Exact reproduction of all the entries is required, without any of their pictures.

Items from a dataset
========================

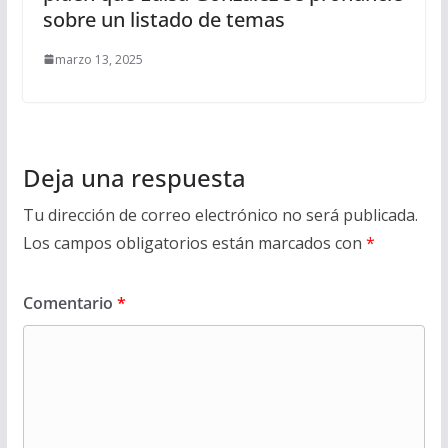
sobre un listado de temas
marzo 13, 2025
Deja una respuesta
Tu dirección de correo electrónico no será publicada.
Los campos obligatorios están marcados con
*
Comentario
*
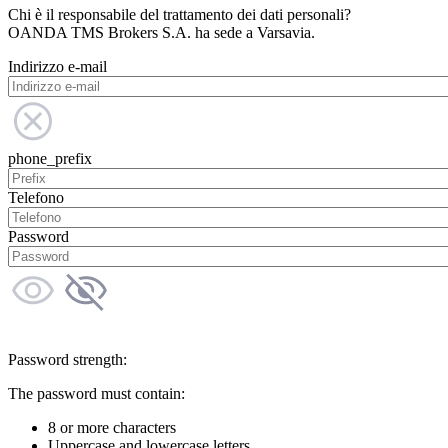
Chi è il responsabile del trattamento dei dati personali?
OANDA TMS Brokers S.A. ha sede a Varsavia.
Indirizzo e-mail
phone_prefix
Telefono
Password
Password strength:
The password must contain:
8 or more characters
Uppercase and lowercase letters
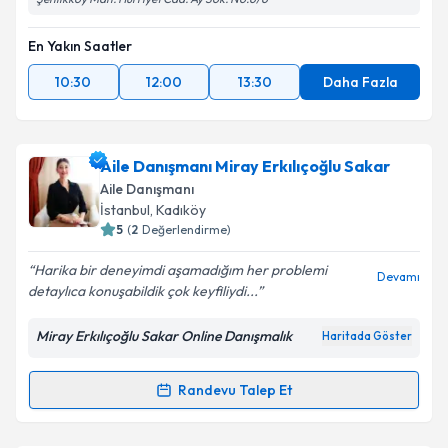
En Yakın Saatler
10:30
12:00
13:30
Daha Fazla
Aile Danışmanı Miray Erkılıçoğlu Sakar
Aile Danışmanı
İstanbul
, Kadıköy
5
(
2
Değerlendirme)
Harika bir deneyimdi aşamadığım her problemi
Devamı
detaylıca konuşabildik çok keyfiliydi...
Miray Erkılıçoğlu Sakar Online Danışmalık
Haritada Göster
Randevu Talep Et
Randevu Takvimi Talebi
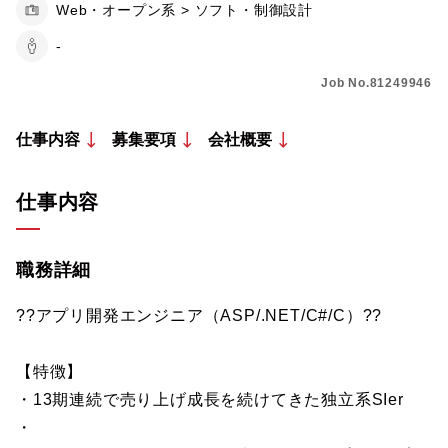
Web・オープン系 > ソフト・制御設計
-
Job No.81249946
仕事内容
募集要項
会社概要
仕事内容
職務詳細
??アプリ開発エンジニア（ASP/.NET/C#/C）??
【特徴】
・13期連続で売り上げ成長を続けてきた独立系SIer
・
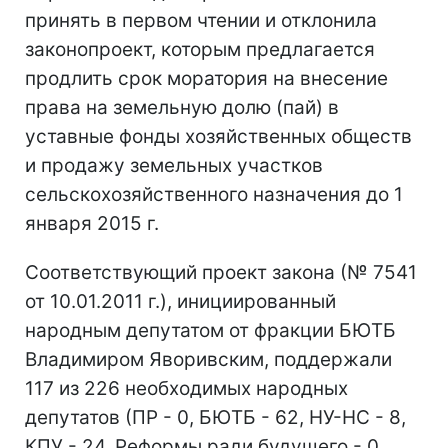
принять в первом чтении и отклонила
законопроект, которым предлагается
продлить срок моратория на внесение
права на земельную долю (пай) в
уставные фонды хозяйственных обществ
и продажу земельных участков
сельскохозяйственного назначения до 1
января 2015 г.
Соответствующий проект закона (№ 7541
от 10.01.2011 г.), инициированный
народным депутатом от фракции БЮТБ
Владимиром Яворивским, поддержали
117 из 226 необходимых народных
депутатов (ПР - 0, БЮТБ - 62, НУ-НС - 8,
КПУ - 24, Реформы ради будущего - 0,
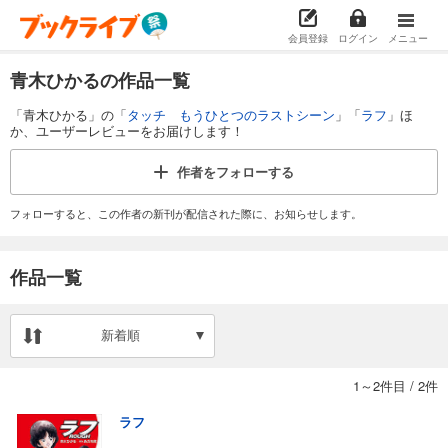
会員登録
ログイン
メニュー
青木ひかるの作品一覧
「青木ひかる」の「
タッチ もうひとつのラストシーン
」「
ラフ
」ほ
か、ユーザーレビューをお届けします！
作者を
フォローする
フォローすると、この作者の新刊が配信された際に、お知らせします。
作品一覧
新着順
1～2件目
/
2件
ラフ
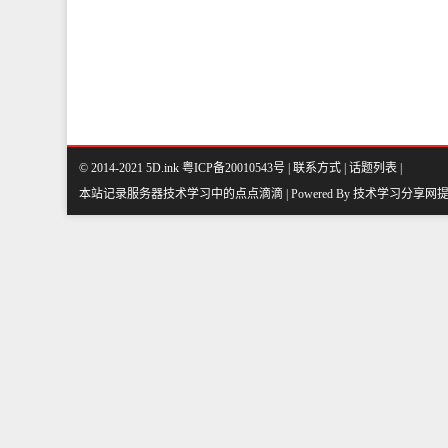
© 2014-2021 5D.ink
粤ICP备20010543号
|
联系方式
|
话题列表
|
本站记录服务器技术学习中的点点滴滴 | Powered By
技术学习分享网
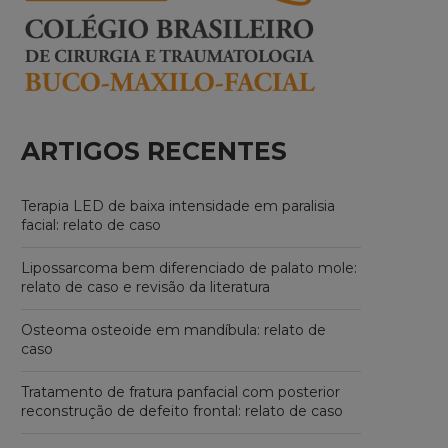
ARTIGOS RECENTES
Terapia LED de baixa intensidade em paralisia
facial: relato de caso
Lipossarcoma bem diferenciado de palato mole:
relato de caso e revisão da literatura
Osteoma osteoide em mandíbula: relato de
caso
Tratamento de fratura panfacial com posterior
reconstrução de defeito frontal: relato de caso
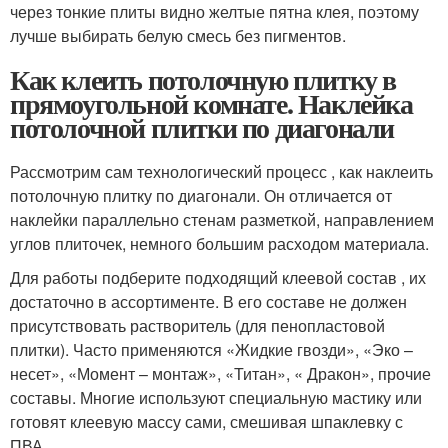
через тонкие плиты видно желтые пятна клея, поэтому
лучше выбирать белую смесь без пигментов.
Как клеить потолочную плитку в
прямоугольной комнате. Наклейка
потолочной плитки по диагонали
Рассмотрим сам технологический процесс , как наклеить
потолочную плитку по диагонали. Он отличается от
наклейки параллельно стенам разметкой, направлением
углов плиточек, немного большим расходом материала.
Для работы подберите подходящий клеевой состав , их
достаточно в ассортименте. В его составе не должен
присутствовать растворитель (для пенопластовой
плитки). Часто применяются «Жидкие гвозди», «Эко –
несет», «Момент – монтаж», «Титан», « Дракон», прочие
составы. Многие используют специальную мастику или
готовят клеевую массу сами, смешивая шпаклевку с
ПВА.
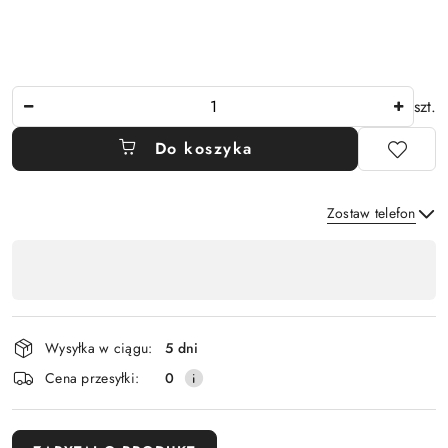
Ilość
szt.
Do koszyka
Zostaw telefon
Dostępność
,
Wyślij
płatność
i
Wysyłka w ciągu:
5 dni
dostawa
Cena przesyłki:
0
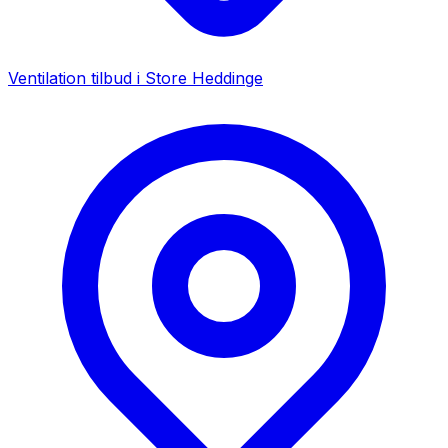
Ventilation tilbud i
Store Heddinge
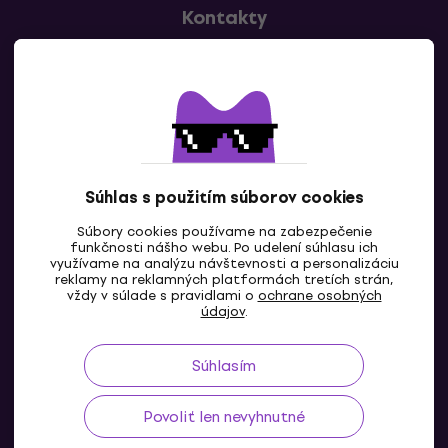
Kontakty
Kontaktuj nás
Súhlas s použitím súborov cookies
Súbory cookies používame na zabezpečenie
funkčnosti nášho webu. Po udelení súhlasu ich
SK
využívame na analýzu návštevnosti a personalizáciu
reklamy na reklamných platformách tretích strán,
vždy v súlade s pravidlami o
ochrane osobných
údajov
.
Súhlasím
Povoliť len nevyhnutné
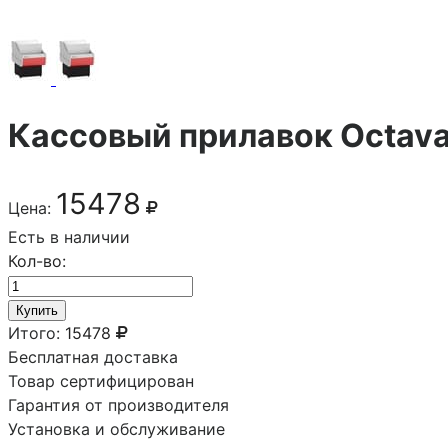
Кассовый прилавок Octav
15478
Цена:
Есть в наличии
Кол-во:
Купить
Итого:
15478
Бесплатная доставка
Товар сертифицирован
Гарантия от производителя
Установка и обслуживание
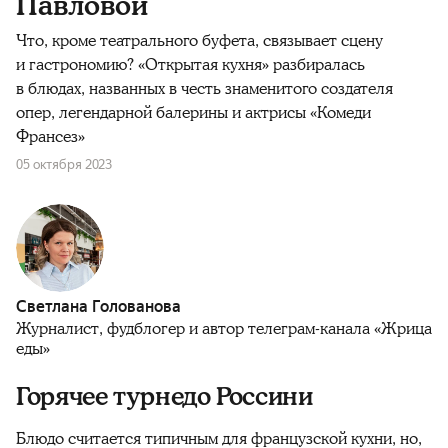
Павловой
Что, кроме театрального буфета, связывает сцену
и гастрономию? «Открытая кухня» разбиралась
в блюдах, названных в честь знаменитого создателя
опер, легендарной балерины и актрисы «Комеди
Франсез»
05 октября 2023
Светлана Голованова
Журналист, фудблогер и автор телеграм-канала «Жрица
еды»
Горячее турнедо Россини
Блюдо считается типичным для французской кухни, но,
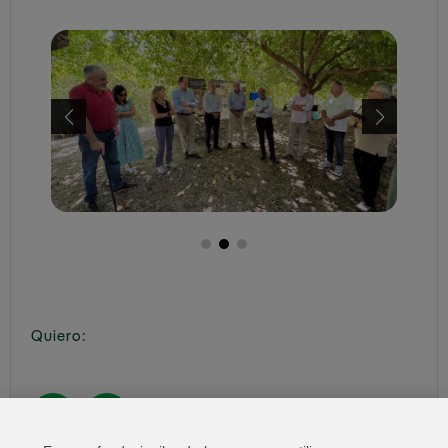
Quiero:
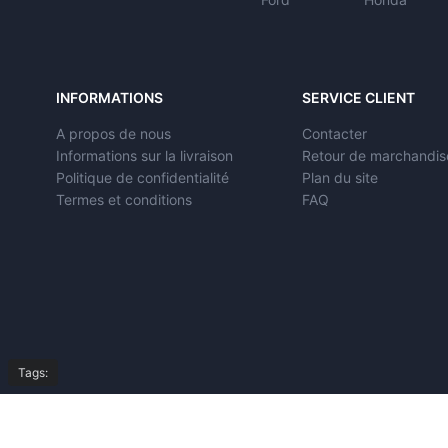
INFORMATIONS
SERVICE CLIENT
A propos de nous
Contacter
Informations sur la livraison
Retour de marchandis
Politique de confidentialité
Plan du site
Termes et conditions
FAQ
Tags:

========================

◆ Your solution ◆
sobre un listado de temas
marzo 13, 2025
Deja una respuesta
Tu dirección de correo electrónico no será publicada.
Los campos obligatorios están marcados con
*
Comentario
*
Chi è il responsabile del trattamento dei dati personali?
OANDA TMS Brokers S.A. ha sede a Varsavia.
Indirizzo e-mail
phone_prefix
Telefono
Password
Password strength:
The password must contain:
8 or more characters
Uppercase and lowercase letters
En Yakın Saatler
10:30
12:00
13:30
Daha Fazla
Aile Danışmanı Miray Erkılıçoğlu Sakar
Aile Danışmanı
İstanbul
, Kadıköy
5
(
2
Değerlendirme)
Harika bir deneyimdi aşamadığım her problemi
Devamı
detaylıca konuşabildik çok keyfiliydi...
Miray Erkılıçoğlu Sakar Online Danışmalık
Haritada Göster
Randevu Talep Et
Randevu Takvimi Talebi
Web・オープン系 > ソフト・制御設計
-
Job No.81249946
仕事内容
募集要項
会社概要
仕事内容
職務詳細
??アプリ開発エンジニア（ASP/.NET/C#/C）??
【特徴】
・13期連続で売り上げ成長を続けてきた独立系SIer
・
принять в первом чтении и отклонила
законопроект, которым предлагается
продлить срок моратория на внесение
права на земельную долю (пай) в
уставные фонды хозяйственных обществ
и продажу земельных участков
сельскохозяйственного назначения до 1
января 2015 г.
Соответствующий проект закона (№ 7541
от 10.01.2011 г.), инициированный
народным депутатом от фракции БЮТБ
Владимиром Яворивским, поддержали
117 из 226 необходимых народных
депутатов (ПР - 0, БЮТБ - 62, НУ-НС - 8,
КПУ - 24, Реформы ради будущего - 0,
会員登録
ログイン
メニュー
青木ひかるの作品一覧
「青木ひかる」の「
タッチ もうひとつのラストシーン
」「
ラフ
」ほ
か、ユーザーレビューをお届けします！
作者を
フォローする
フォローすると、この作者の新刊が配信された際に、お知らせします。
作品一覧
新着順
1～2件目
/
2件
ラフ
© 2014-2021 5D.ink
粤ICP备20010543号
|
联系方式
|
话题列表
|
本站记录服务器技术学习中的点点滴滴 | Powered By
技术学习分享网
ARTIGOS RECENTES
Terapia LED de baixa intensidade em paralisia
facial: relato de caso
Lipossarcoma bem diferenciado de palato mole:
relato de caso e revisão da literatura
Osteoma osteoide em mandíbula: relato de
caso
Tratamento de fratura panfacial com posterior
reconstrução de defeito frontal: relato de caso
через тонкие плиты видно желтые пятна клея, поэтому
лучше выбирать белую смесь без пигментов.
Как клеить потолочную плитку в
прямоугольной комнате. Наклейка
потолочной плитки по диагонали
Рассмотрим сам технологический процесс , как наклеить
потолочную плитку по диагонали. Он отличается от
наклейки параллельно стенам разметкой, направлением
углов плиточек, немного большим расходом материала.
Для работы подберите подходящий клеевой состав , их
достаточно в ассортименте. В его составе не должен
присутствовать растворитель (для пенопластовой
плитки). Часто применяются «Жидкие гвозди», «Эко –
несет», «Момент – монтаж», «Титан», « Дракон», прочие
составы. Многие используют специальную мастику или
готовят клеевую массу сами, смешивая шпаклевку с
ПВА.
Ilość
szt.
Do koszyka
Zostaw telefon
Dostępność
,
Wyślij
płatność
i
Wysyłka w ciągu:
5 dni
dostawa
Cena przesyłki:
0
Ventilation tilbud i
Store Heddinge
Kontakty
Kontaktuj nás
Súhlas s použitím súborov cookies
Súbory cookies používame na zabezpečenie
funkčnosti nášho webu. Po udelení súhlasu ich
SK
využívame na analýzu návštevnosti a personalizáciu
reklamy na reklamných platformách tretích strán,
vždy v súlade s pravidlami o
ochrane osobných
údajov
.
Súhlasím
Povoliť len nevyhnutné
Кассовый прилавок Octav
15478
Цена:
Есть в наличии
Кол-во:
Купить
Итого:
15478
Бесплатная доставка
Товар сертифицирован
Гарантия от производителя
Установка и обслуживание
Павловой
Что, кроме театрального буфета, связывает сцену
и гастрономию? «Открытая кухня» разбиралась
в блюдах, названных в честь знаменитого создателя
опер, легендарной балерины и актрисы «Комеди
Франсез»
05 октября 2023
Светлана Голованова
Журналист, фудблогер и автор телеграм-канала «Жрица
еды»
Горячее турнедо Россини
Блюдо считается типичным для французской кухни, но,
Quiero:
INFORMATIONS
SERVICE CLIENT
A propos de nous
Contacter
Informations sur la livraison
Retour de marchandis
Politique de confidentialité
Plan du site
Termes et conditions
FAQ
Tags:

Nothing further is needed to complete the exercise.